Content source: April 22, 2018, Pinlan, founder and CEO yi-fan li in the “global start | Kubeflow Meetup 4.22 hangzhou, open up a new field of vision” AI to the project practice and outlook on Kubeflow AI speech to share. As the exclusive video partner, IT mogul Said (wechat ID: Itdakashuo) is authorized to release the video through the review and approval of the host and the speaker.

Read, read the word count: 2250 | 6 minutes

Access to guest speech videos and PPT:


Abstract

Kubeflow is an exciting project combining machine learning and distributed systems. Not only programmers in the system world are interested in it, but also all data scientists have high expectations for it. This sharing focuses on the experience of data scientists as the target users of Kubeflow and more prospects for the future.

Introduction: Industrial AI

Scikit learn

Since 2003, statistical machine learning algorithms have been widely used in Internet advertising, so machine learning formally emerged. The next scitit Learn extends machine learning to different scenarios, making it easy for Python users to pick up and run statistical machine learning algorithms in just a few weeks.

Around 2010, various papers on deep learning were published successively, and deep learning began to be applied to image, voice and text data, making theoretical breakthroughs one after another. For structured data, the advantages of machine learning may not be obvious, and simple logic can still be used to replace it, but in the fields of images, speech, and text, it is completely different, and this is where the advantages of deep learning lie.

After 2010, deep learning continued to develop. In 2014, some international companies launched algorithm frameworks such as TensorFlow and Caffe, bringing the ability of deep learning out of the academic circle.

Startups that apply deep learning to business problems are mushrooming, large Internet companies are joining the AI arms race, and All in AI has become a daily strategy. On the other hand, traditional enterprises have also entered into intensive digital transformation. Internet + and AI+ have been introduced into traditional enterprises, such as retail, energy, finance, manufacturing and other industries. After most companies started to dabbled in AI, the scarcity of AI talent became apparent.

In general, the emergence of tools has enabled more people to join the AI cause; Career development has spawned a new generation of AI tools. At present, we already have a powerful algorithm basic tool: TensorFlow, but the development of the business brought ten thousand GPU parallel AI business, resulting in the emergence of hundreds to thousands of AI algorithm team.

A Solo DS


As a Solo DS with limited personal funds, the computing platform is recommended to choose the game host, which is barely adequate in GPU performance. There is definitely no customer data on the data source side, so you can only choose some open source data, such as ImageNet. IDE usually depends on the language used; Pycharm can be used for Python. You also need a teacher, and StackoverFlow is a great way to fill that role. You also need a book for getting started. Finally, it’s time to prove yourself. Get ready to participate in all kinds of competitions.

A DS workflow


The entire workflow is shown above, starting with finding data, studying data, tuning the model, delivering the model after tuning it, and finally generating value from the model and, in some cases, closing revenue.

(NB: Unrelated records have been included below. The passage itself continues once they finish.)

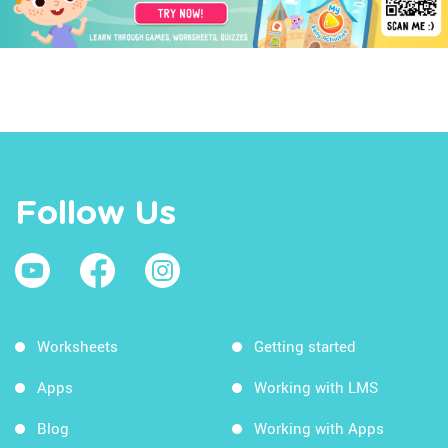
Follow Us
Worksheets
Getting started
Apps
Working with LMS
Blog
Working with Apps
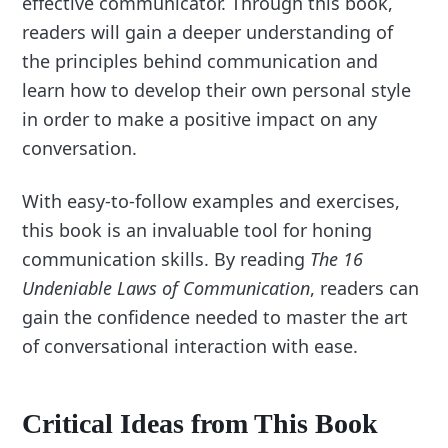
effective communicator. Through this book,
readers will gain a deeper understanding of
the principles behind communication and
learn how to develop their own personal style
in order to make a positive impact on any
conversation.
With easy-to-follow examples and exercises,
this book is an invaluable tool for honing
communication skills. By reading
The 16
Undeniable Laws of Communication
, readers can
gain the confidence needed to master the art
of conversational interaction with ease.
Critical Ideas from This Book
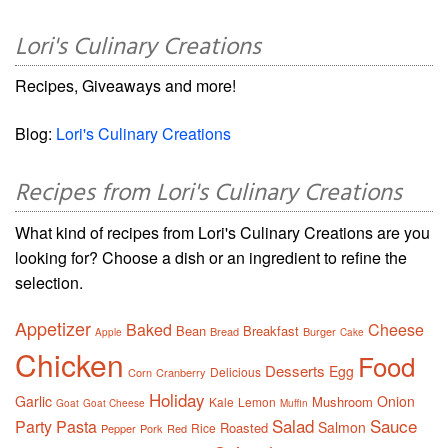
Lori's Culinary Creations
Recipes, Giveaways and more!
Blog:
Lori's Culinary Creations
Recipes from Lori's Culinary Creations
What kind of recipes from Lori's Culinary Creations are you
looking for? Choose a dish or an ingredient to refine the
selection.
Appetizer
Baked
Cheese
Bean
Breakfast
Bread
Burger
Apple
Cake
Chicken
Food
Desserts
Egg
Delicious
Corn
Cranberry
Holiday
Garlic
Onion
Mushroom
Kale
Lemon
Goat
Goat Cheese
Muffin
Salad
Sauce
Party
Pasta
Salmon
Roasted
Rice
Pepper
Pork
Red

In Solo, if you were doing statistical machine learning, such as recommendations and advertising, 90% of your time would be spent on feature engineering. In the era of deep learning, 90% of the time is spent waiting for the model training to complete.

From a user perspective, there are several pain points in Solo. The first is slow training, which can be applied to multi-GPU training. Second, there is no data. The same open source data is used, which is limited in innovation. Therefore, tools for data collection annotation can be provided to customize data sets. Third, the environment configuration is difficult to do, they are faced with a wide range of different frameworks and libraries in the community.

A DS team


Compared with the Solo DS team, the DS team firstly upgraded the computing platform, which may be the resources in the machine room or cloud. Meanwhile, it had its own data set and used the code base. Git was introduced. In addition, there is not much improvement in other areas, such as how model libraries are selected, how publishing streams are constructed, how resources are shared and coordinated, etc.

The most common problem that DS teams encounter is difficulty managing GPU resources, such as queuing for limited resources, or shutting down other people’s tasks without their knowledge. In order to solve this problem, we adopt a relatively primitive method, assuming that there are now three Gpus, we will record the usage situation in Excel when needed, and write the estimated training completion time, as shown in the figure above.

Another problem is how to do AI DevOps, such as model file and code mismatch, prediction results problems, the last version of the model lost, these situations I believe most people have encountered. At the same time, distributed training is also very important for model training. If it can be done, it will save a lot of time. Compared with multiple machines and multiple cards, one machine and multiple cards will be simpler.

Overall, one of the biggest challenges for a DS team is that they come together with a clear goal and need to complete an AI task with quality, speed and no missteps. In fact, all the development challenges we face are actually technical debt caused by the rapid development of AI.

Kubeflow outlook

Kubeflow provides solutions to all of the aforementioned problems, both in Solo and in teams. For example, Configuration version Management, Process Management Tools for distributed training, Feature Extraction for complex data exploration, Serving Infrastucture for mass shipment, etc.